The other issue with the court’s decision is that it relies on an idealised vision of racial equality in America that has absolutely no grounding in reality. The court’s newest Justice, Ketanji Brown-Jackson (the first African American woman to serve on the court) makes a brilliant case for why affirmative action should remain. Let us not forget that we are only 55 years removed from the theoretical end of segregated schooling in America.

As Brown Jackson observes:

“With let-them-eat-cake obliviousness, today, the majority pulls the ripcord and announces ‘colorblindness for all’ by legal fiat. But deeming race irrelevant in law does not make it so in life. And having so detached itself from this country’s actual past and present experiences, the court has now been lured into interfering with the crucial work that UNC and other institutions of higher learning are doing to solve America’s real-world problems.”

Removing Biden’s student loan debt forgiveness scheme

The final piece of damage inflicted by the court was the overturning of President Joe Biden’s flagship student loan forgiveness scheme. While less morally reprehensible (and more legally complex) the decision nevertheless does significant damage to a programme designed to target inequality and the cost-of-living crisis, as well as the long-term impact of a major pandemic on American society.

The Supreme Court adopts a reading of the relevant legislation that holds the president does not have the power, without additional legislation, to cancel up to $20,000 of student loan debt for qualifying borrowers. Unquestionably, the decision will force greater financial hardship on parts of society that can ill-afford it.

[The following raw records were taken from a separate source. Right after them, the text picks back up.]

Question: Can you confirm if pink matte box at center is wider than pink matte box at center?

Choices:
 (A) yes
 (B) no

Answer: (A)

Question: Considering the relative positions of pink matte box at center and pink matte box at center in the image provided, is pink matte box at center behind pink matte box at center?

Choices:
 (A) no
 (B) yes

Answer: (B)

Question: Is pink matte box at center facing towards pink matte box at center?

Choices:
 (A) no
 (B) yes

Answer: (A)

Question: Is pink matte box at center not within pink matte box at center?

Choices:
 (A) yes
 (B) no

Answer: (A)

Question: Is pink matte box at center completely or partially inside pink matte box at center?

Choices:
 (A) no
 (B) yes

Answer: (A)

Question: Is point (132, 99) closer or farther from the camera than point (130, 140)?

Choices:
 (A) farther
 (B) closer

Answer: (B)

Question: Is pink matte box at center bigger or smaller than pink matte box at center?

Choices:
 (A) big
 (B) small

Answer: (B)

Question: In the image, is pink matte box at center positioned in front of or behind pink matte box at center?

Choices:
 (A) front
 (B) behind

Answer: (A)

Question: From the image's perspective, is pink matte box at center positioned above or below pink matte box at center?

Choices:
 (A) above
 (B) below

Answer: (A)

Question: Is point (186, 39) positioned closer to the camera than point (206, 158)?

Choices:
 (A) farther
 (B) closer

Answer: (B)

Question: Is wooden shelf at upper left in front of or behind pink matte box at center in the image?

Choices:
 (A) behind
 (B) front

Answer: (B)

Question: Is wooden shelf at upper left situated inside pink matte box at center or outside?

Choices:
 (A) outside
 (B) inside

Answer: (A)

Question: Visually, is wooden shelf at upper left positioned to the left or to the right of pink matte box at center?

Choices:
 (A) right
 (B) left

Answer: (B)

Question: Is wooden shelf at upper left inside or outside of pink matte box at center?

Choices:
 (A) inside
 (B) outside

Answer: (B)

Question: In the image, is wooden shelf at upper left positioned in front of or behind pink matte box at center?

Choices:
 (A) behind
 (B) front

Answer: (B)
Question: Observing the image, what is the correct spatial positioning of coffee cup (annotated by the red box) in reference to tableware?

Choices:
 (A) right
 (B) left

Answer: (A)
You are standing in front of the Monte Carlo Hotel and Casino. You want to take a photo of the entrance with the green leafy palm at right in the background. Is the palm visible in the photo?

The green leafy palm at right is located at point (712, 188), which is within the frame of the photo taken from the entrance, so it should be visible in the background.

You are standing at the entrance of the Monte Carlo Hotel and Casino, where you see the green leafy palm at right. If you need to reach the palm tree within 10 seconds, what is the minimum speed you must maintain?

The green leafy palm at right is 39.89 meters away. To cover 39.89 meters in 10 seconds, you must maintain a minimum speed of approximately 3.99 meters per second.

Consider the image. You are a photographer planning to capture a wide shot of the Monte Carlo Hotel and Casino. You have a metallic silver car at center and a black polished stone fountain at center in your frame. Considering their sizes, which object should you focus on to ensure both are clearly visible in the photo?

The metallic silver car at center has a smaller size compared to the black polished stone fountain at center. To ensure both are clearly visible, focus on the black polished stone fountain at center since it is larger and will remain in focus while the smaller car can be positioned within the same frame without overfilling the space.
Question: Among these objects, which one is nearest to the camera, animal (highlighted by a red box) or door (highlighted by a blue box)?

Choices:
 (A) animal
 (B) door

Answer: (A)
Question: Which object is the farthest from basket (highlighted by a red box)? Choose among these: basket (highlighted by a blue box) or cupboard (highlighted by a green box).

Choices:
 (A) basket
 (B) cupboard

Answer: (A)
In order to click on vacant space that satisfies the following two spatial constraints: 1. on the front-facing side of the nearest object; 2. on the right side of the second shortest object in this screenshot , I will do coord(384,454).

Interestingly, Justice Elena Kagan in dissent takes the majority to task for “picking apart, and addressing each segment” of the statute “as if it had nothing to do with the others” in doing so making the words of the act both inconsequential and aligned to the policy goals of the majority. It is the same technique conservative justices have used to drastically curtail firearms regulation under the Second Amendment and seems to be becoming a new favourite tactic of the conservative majority.

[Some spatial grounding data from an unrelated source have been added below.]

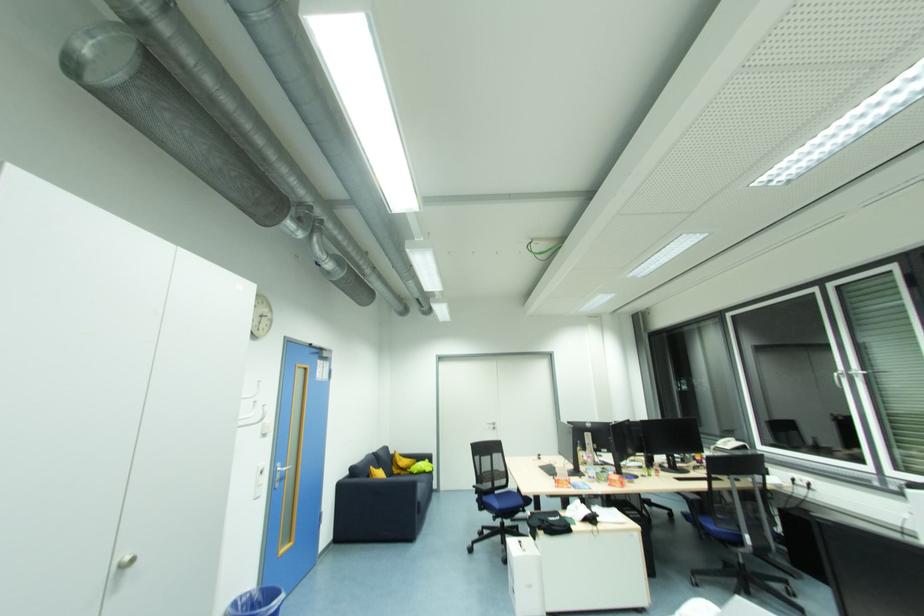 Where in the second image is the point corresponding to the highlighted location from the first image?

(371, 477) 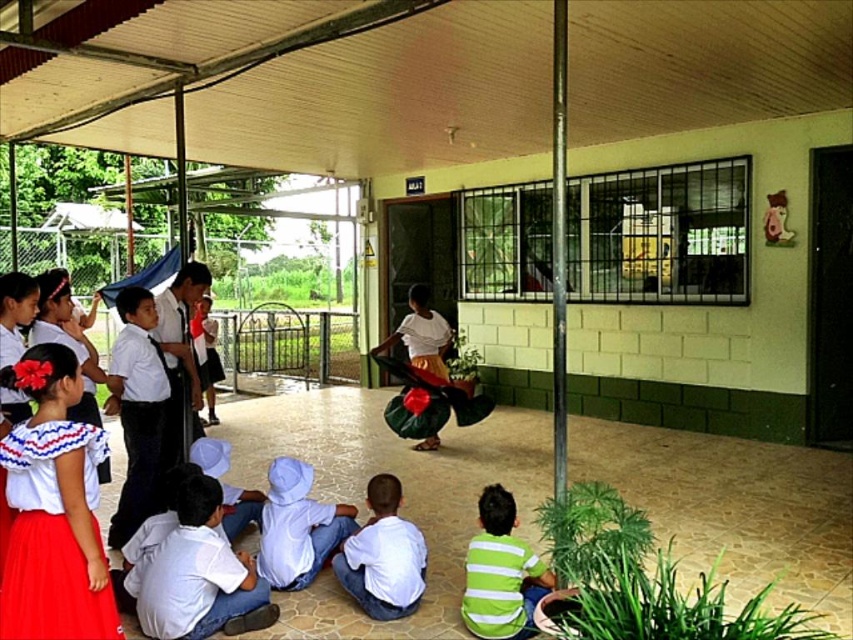 Describe the element at coordinates (190, 570) in the screenshot. The height and width of the screenshot is (640, 853). I see `white cotton shirt at lower left` at that location.

The width and height of the screenshot is (853, 640). Identify the location of white cotton shirt at lower left. (190, 570).

The image size is (853, 640). I want to click on white cotton shirt at lower left, so click(x=190, y=570).

Is wooden ceiling at upper center smaller than white matte shirt at lower center?

Yes, wooden ceiling at upper center is smaller than white matte shirt at lower center.

Is wooden ceiling at upper center positioned in front of white matte shirt at lower center?

No.

Locate an element on the screen. The height and width of the screenshot is (640, 853). wooden ceiling at upper center is located at coordinates (306, 84).

Describe the element at coordinates (306, 84) in the screenshot. This screenshot has height=640, width=853. I see `wooden ceiling at upper center` at that location.

Is wooden ceiling at upper center thinner than matte white blouse at lower left?

No.

Locate an element on the screen. This screenshot has width=853, height=640. wooden ceiling at upper center is located at coordinates (306, 84). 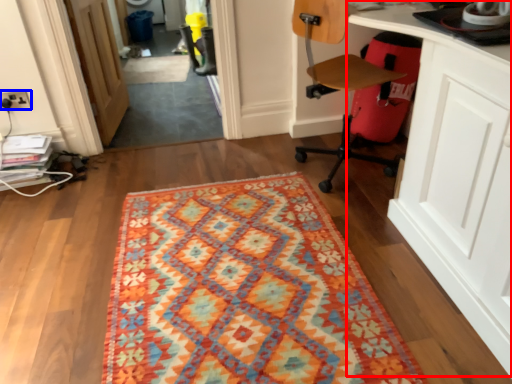 Question: Which of the following is the farthest to the observer, computer desk (highlighted by a red box) or electric outlet (highlighted by a blue box)?

Choices:
 (A) computer desk
 (B) electric outlet

Answer: (B) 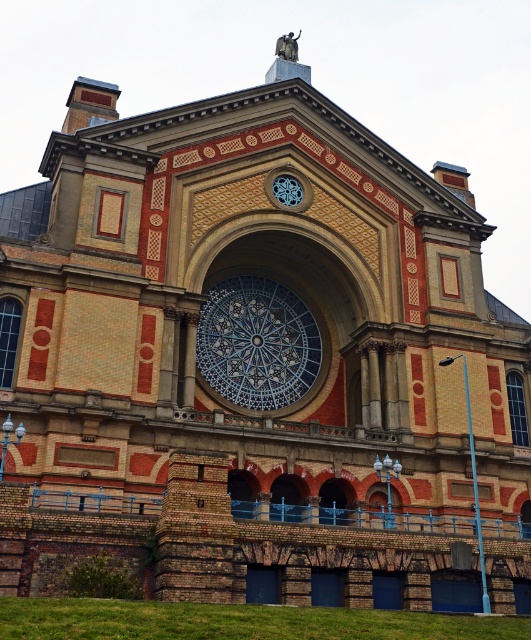 From the picture: Can you confirm if blue stained glass window at center is positioned to the left of matte metal clock at upper center?

Yes, blue stained glass window at center is to the left of matte metal clock at upper center.

Who is higher up, blue stained glass window at center or matte metal clock at upper center?

matte metal clock at upper center

This screenshot has width=531, height=640. I want to click on blue stained glass window at center, so click(256, 342). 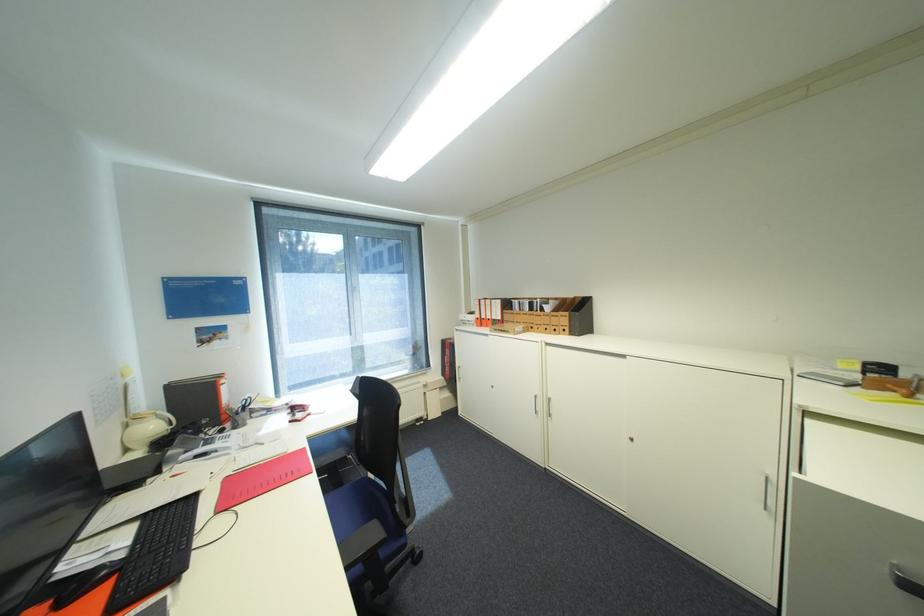 What do you see at coordinates (146, 429) in the screenshot?
I see `the white pitcher handle` at bounding box center [146, 429]. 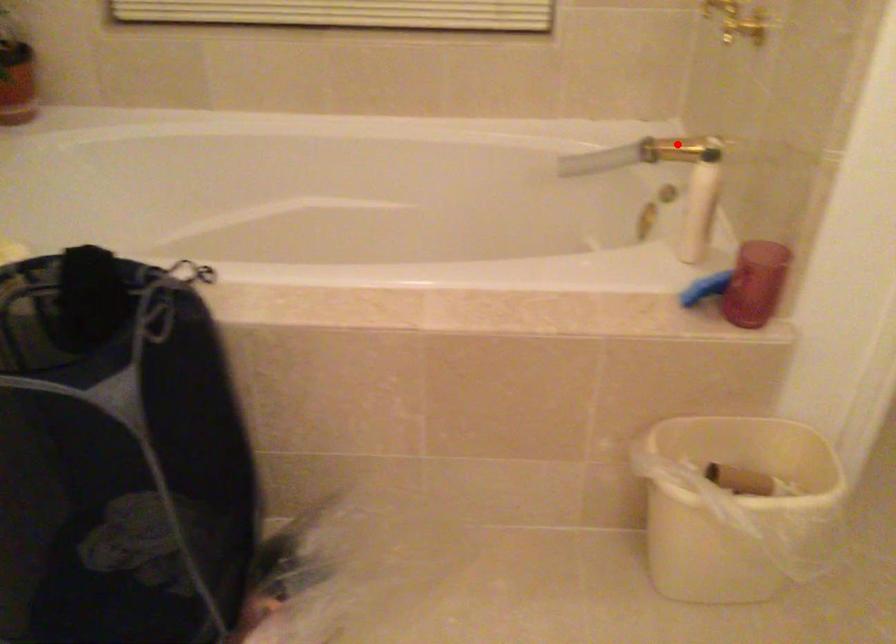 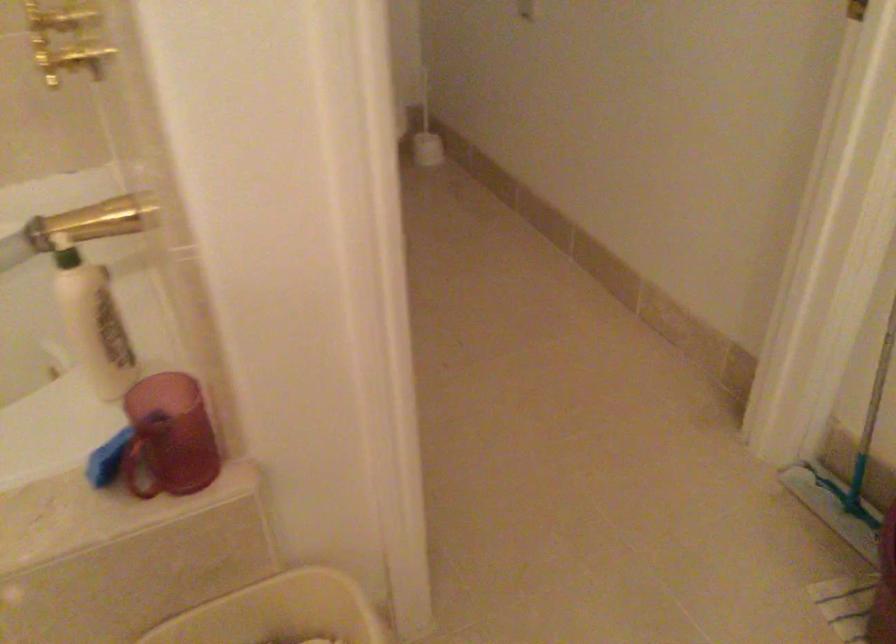 Where in the second image is the point corresponding to the highlighted location from the first image?

(95, 222)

These three decisions generated little media coverage in New Zealand, particularly contrasted with last year’s abortion decision. Yet they are arguably just as damaging, and just as morally and legally bankrupt.

It is becoming ever clearer to court observers that the current majority is hell-bent on seeing their policy agenda enacted, and are twisting and breaking decades of solid legal precedent to do so. New Zealand should be paying attention.